Saiu no site da Câmara dos Deputados hoje uma interessante notícia sobre a insatisfação de alguns deputados sobre a predominância, na pauta de votações daquela Casa legislativa, de projetos de lei encaminhados pelo Poder Executivo.

De acordo com a matéria (disponível em http://www2.camara.gov.br/agencia/noticias/POLITICA/194266-DEPUTADOS-QUEREM-MAIS-PROPOSTAS-DO-LEGISLATIVO-EM-VOTACOES-NA-CAMARA.html), quase 80% das 3.854 leis aprovadas entre 1988 e 2007 foram propostas pelo Poder Executivo (3.071), contra apenas 16,7% de autoria de deputados e senadores (644) e 3,6% do Poder Judiciário (3,6%).

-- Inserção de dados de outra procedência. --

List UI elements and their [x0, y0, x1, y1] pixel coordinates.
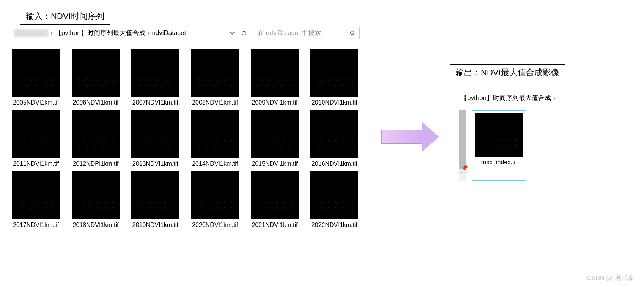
file-thumbnail [131, 171, 179, 219]
file-name: 2019NDVI1km.tif [132, 221, 178, 228]
file-thumbnail [475, 113, 523, 157]
output-label-text: 输出：NDVI最大值合成影像 [456, 68, 559, 77]
file-thumbnail [12, 110, 60, 158]
file-grid-left: 2005NDVI1km.tif2006NDVI1km.tif2007NDVI1k… [11, 49, 360, 229]
file-name: 2007NDVI1km.tif [132, 99, 178, 106]
path-seg-1[interactable]: 【python】时间序列最大值合成 [55, 29, 145, 37]
file-name: 2022NDVI1km.tif [312, 221, 357, 228]
output-label: 输出：NDVI最大值合成影像 [450, 64, 565, 81]
chevron-right-icon: › [50, 29, 53, 37]
file-name: 2021NDVI1km.tif [252, 221, 298, 228]
breadcrumb-bar: › 【python】时间序列最大值合成 › ndviDataset 在 ndvi… [11, 27, 360, 41]
file-thumbnail [310, 171, 358, 219]
file-name: 2013NDVI1km.tif [132, 160, 178, 167]
chevron-right-icon: › [148, 29, 150, 37]
file-item[interactable]: 2014NDVI1km.tif [190, 110, 240, 167]
file-item[interactable]: 2017NDVI1km.tif [11, 171, 61, 228]
search-input[interactable]: 在 ndviDataset 中搜索 [254, 27, 360, 39]
file-thumbnail [251, 171, 299, 219]
file-thumbnail [191, 49, 239, 97]
file-name: 2005NDVI1km.tif [13, 99, 59, 106]
path-field[interactable]: › 【python】时间序列最大值合成 › ndviDataset [11, 27, 250, 39]
scroll-thumb[interactable] [459, 110, 466, 169]
file-item[interactable]: 2019NDVI1km.tif [130, 171, 181, 228]
file-thumbnail [72, 49, 120, 97]
input-label: 输入：NDVI时间序列 [20, 8, 110, 25]
file-thumbnail [12, 171, 60, 219]
file-item[interactable]: 2005NDVI1km.tif [11, 49, 61, 106]
breadcrumb-right[interactable]: 【python】时间序列最大值合成 › [459, 91, 569, 105]
search-icon [350, 30, 356, 36]
file-thumbnail [131, 110, 179, 158]
divider [458, 172, 468, 173]
chevron-right-icon: › [553, 94, 556, 102]
left-explorer: › 【python】时间序列最大值合成 › ndviDataset 在 ndvi… [11, 27, 360, 229]
svg-point-0 [351, 31, 354, 34]
refresh-icon[interactable] [241, 30, 247, 36]
arrow-icon [381, 122, 440, 152]
file-item[interactable]: 2013NDVI1km.tif [130, 110, 181, 167]
right-explorer: 【python】时间序列最大值合成 › max_index.tif [459, 91, 569, 181]
file-name: 2014NDVI1km.tif [192, 160, 238, 167]
path-seg-right[interactable]: 【python】时间序列最大值合成 [461, 94, 551, 102]
svg-line-1 [354, 34, 355, 35]
file-item[interactable]: 2011NDVI1km.tif [11, 110, 61, 167]
file-item[interactable]: 2021NDVI1km.tif [249, 171, 300, 228]
file-name: 2012NDPI1km.tif [73, 160, 119, 167]
file-item[interactable]: 2012NDPI1km.tif [70, 110, 121, 167]
file-name: 2011NDVI1km.tif [13, 160, 59, 167]
file-item-output[interactable]: max_index.tif [472, 110, 526, 181]
file-name: 2008NDVI1km.tif [192, 99, 238, 106]
file-thumbnail [191, 110, 239, 158]
chevron-down-icon[interactable] [230, 30, 235, 36]
file-item[interactable]: 2006NDVI1km.tif [70, 49, 121, 106]
file-item[interactable]: 2020NDVI1km.tif [190, 171, 240, 228]
input-label-text: 输入：NDVI时间序列 [26, 11, 104, 21]
file-thumbnail [191, 171, 239, 219]
file-item[interactable]: 2007NDVI1km.tif [130, 49, 181, 106]
file-item[interactable]: 2015NDVI1km.tif [249, 110, 300, 167]
file-thumbnail [310, 110, 358, 158]
file-name: max_index.tif [481, 159, 517, 166]
file-item[interactable]: 2018NDVI1km.tif [70, 171, 121, 228]
file-thumbnail [72, 110, 120, 158]
file-thumbnail [72, 171, 120, 219]
file-name: 2017NDVI1km.tif [13, 221, 59, 228]
file-thumbnail [131, 49, 179, 97]
file-item[interactable]: 2009NDVI1km.tif [249, 49, 300, 106]
path-blurred-root [14, 29, 48, 37]
file-item[interactable]: 2008NDVI1km.tif [190, 49, 240, 106]
file-name: 2015NDVI1km.tif [252, 160, 298, 167]
search-placeholder: 在 ndviDataset 中搜索 [258, 29, 321, 37]
file-thumbnail [251, 110, 299, 158]
file-item[interactable]: 2016NDVI1km.tif [309, 110, 360, 167]
file-item[interactable]: 2022NDVI1km.tif [309, 171, 360, 228]
file-name: 2016NDVI1km.tif [312, 160, 357, 167]
file-name: 2009NDVI1km.tif [252, 99, 298, 106]
pin-icon[interactable]: 📌 [461, 164, 468, 171]
file-thumbnail [12, 49, 60, 97]
watermark: CSDN @_养乐多_ [587, 274, 637, 282]
file-item[interactable]: 2010NDVI1km.tif [309, 49, 360, 106]
path-seg-2[interactable]: ndviDataset [152, 29, 186, 37]
file-name: 2010NDVI1km.tif [312, 99, 357, 106]
file-thumbnail [251, 49, 299, 97]
file-name: 2006NDVI1km.tif [73, 99, 119, 106]
file-thumbnail [310, 49, 358, 97]
file-name: 2018NDVI1km.tif [73, 221, 119, 228]
file-name: 2020NDVI1km.tif [192, 221, 238, 228]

Esses números têm como fonte o trabalho do professor de Ciência Política da USP José Álvaro Moisés, intitulado “O desempenho do Congresso Nacional no presidencialismo de coalizão” (encontrei uma versão preliminar do trabalho em http://www.usp.br/nupps/seminarios/qua_mesa1.pdf).

O que é importante frisar nessa análise é que, a princípio, não constitui nenhuma irregularidade o fato de que o Presidente da República propõe muitos projetos de lei para análise do Congresso Nacional.

De acordo com o art. 61, caput, da Constituição Federal, as leis podem ser propostas no Brasil pelos seguintes agentes ou entidades:
i) Qualquer Deputado ou Senador;
ii) Presidente da República;
iii) Comissões da Câmara, Senado ou do Congresso Nacional;
iv) Supremo Tribunal Federal;
v) Tribunais Superiores (STJ, TSE, TST e STM);
vi) Procurador-Geral da República (chefe do Ministério Público da União) e 
vii) Cidadãos (projeto de lei subscrito por pelo menos 1% dos eleitores do país, distribuídos por 5 Estados e com pelo menos 0,3% dos eleitores de cada Estado). 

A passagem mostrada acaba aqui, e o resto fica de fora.